----- Data extract

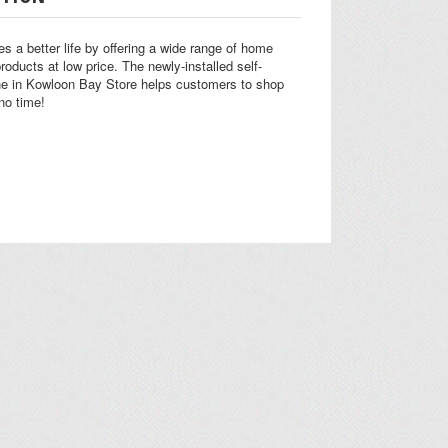
s a better life by offering a wide range of home
products at low price. The newly-installed self-
ne in Kowloon Bay Store helps customers to shop
no time!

----------

*Work required*
Lines from the one containing "products at low" through the end of the data above must be written out exactly, and no other lines are needed.

*The completed task*
products at low price. The newly-installed self-
ne in Kowloon Bay Store helps customers to shop
no time!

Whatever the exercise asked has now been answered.